À l’heure actuelle, le Code interdit la discrimination fondée sur l’état familial en matière d’emploi, de logement, de contrat, de services, de biens et d’installations et à l’égard des associations professionnelles.

Définition d’état familial

Le terme « famille » peut être défini de bien des manières. Toutefois, le Code offre une protection uniquement à un nombre restreint de relations qu’on pourrait qualifier de « familiales ». Il offre également à certains types de relations une protection contre la discrimination fondée sur l’état matrimonial, cette protection s’étant, au cours des dernières années, étendue aux couples en union libre et aux couples homosexuels[41], reflétant ainsi l’évolution de la réflexion sur la nature de la famille. Le Code offre également à certains types de relations une protection contre la discrimination fondée sur l’état familial. La définition d’« état familial » figurant au Code est cependant rigoureuse, puisqu’elle vise uniquement le « fait de se trouver dans une relation parent-enfant. » Cette définition a une portée plus restreinte que celle retenue dans certaines autres provinces. Les lois de l’Alberta, par exemple, définissent l’état familial comme étant [TRADUCTION] « le fait d’être lié à une autre personne par le sang, le mariage ou l’adoption ».

Il y a donc plusieurs types de relations généralement qualifiées de « familiales » auxquelles le Code n’offre pas de protection. Le Code n’offre par exemple pas de protection au particulier qui fournit des soins de longue durée à une sœur ou à un frère handicapé ou qui fournit des soins à une tante ou à un grand-parent âgé. Les relations de dépendance qui ne sont pas fondées sur des liens de sang ne jouissent pas davantage d’une protection. Certains ont fait valoir que les lois devraient être modifiées de manière à offrir une protection à diverses formes de relations de dépendance[42]. On pourrait également soutenir que, en visant essentiellement la famille nucléaire, le Code adopte une approche ethnocentrique, compte tenu de l’importance de la famille élargie dans certaines cultures[43]. On pourrait donc se demander si le législateur ne devrait pas élargir la définition d’« état familial » qui figure dans le Code de manière à viser d’autres formes de relations de dépendance.

Un courant jurisprudentiel privilégie une interprétation généreuse de ce motif, compte tenu de ses limites. Une commission d’enquête de l’Ontario a déclaré ce qui suit en ce qui a trait à la portée de la protection contre la discrimination fondée sur l’état familial :

[TRADUCTION]

À notre avis, la définition vise un « état » qui découle du fait de se trouver dans un type de « relation » parent-enfant, c’est-à-dire que la personne qui agit à titre de parent d’un enfant est, selon nous, visée par cette définition. Il peut par exemple s’agir d’un tuteur légal ou même d’un adulte agissait de fait à titre de parent. Il peut également arriver qu’une personne tombe malade ou décède et qu’un parent ou ami prenne en charge l’enfant du défunt ou du malade. Ainsi, si un enfant devait vivre avec une tante pendant une période indéfinie, leur relation serait selon nous visée par la définition d’« état familial ». [...][44]

On a jugé que la protection contre la discrimination fondée sur l’état familial s’appliquait aux familles adoptives, aux familles d’accueil et aux parents lesbiens ou gais[45].

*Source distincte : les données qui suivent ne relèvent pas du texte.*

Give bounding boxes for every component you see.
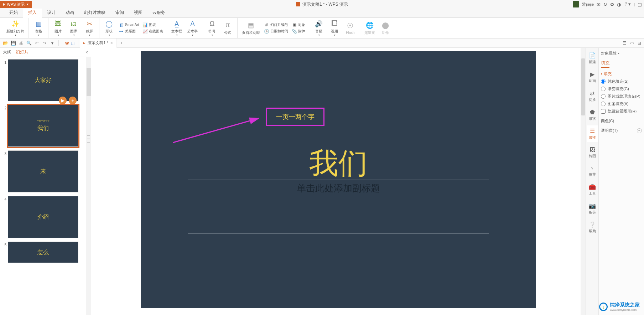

Des plaignants ont invoqué l’état familial pour soutenir que la différence de traitement entre divers types de familles était discriminatoire. Par exemple, le Tribunal canadien des droits de la personne a conclu que les règles concernant la citoyenneté qui établissaient une distinction entre les enfants biologiques et les enfants adoptifs établissaient une distinction discriminatoire fondée sur l’état familial[46]. Le tribunal des droits de la personne de la Colombie-Britannique a conclu que le refus du bureau de l’état civil de la province d’enregistrer le partenaire de même sexe de la mère naturelle à titre de parent d’un enfant établissait une discrimination fondée sur le sexe, l’orientation sexuelle et l’état familial[47].

Dans l’arrêt Gonzalez c. Canada (Commission des droits de la personne)[48], la Cour fédérale a conclu qu’une distinction fondée sur l’âge de l’enfant constituait une distinction illicite sur la base de l’état familial. La plaignante avait contesté la validité de la condition, prévue dans la Loi sur l’assurance-chômage, selon laquelle des prestations prolongées étaient accordées aux parents adoptifs uniquement lorsque l’enfant était âgé d’au moins six mois lorsqu’il arrivait au domicile des parents adoptifs ou lorsqu’il était réellement placé en vue de son adoption. La Cour fédérale a jugé que l’âge auquel un enfant est intégré à la maison est une caractéristique de la famille qui le reçoit, puisqu’il a comme effet d’attribuer ou de soutirer à ces familles le droit aux prestations prolongées selon l’âge auquel l’enfant intègre la maison.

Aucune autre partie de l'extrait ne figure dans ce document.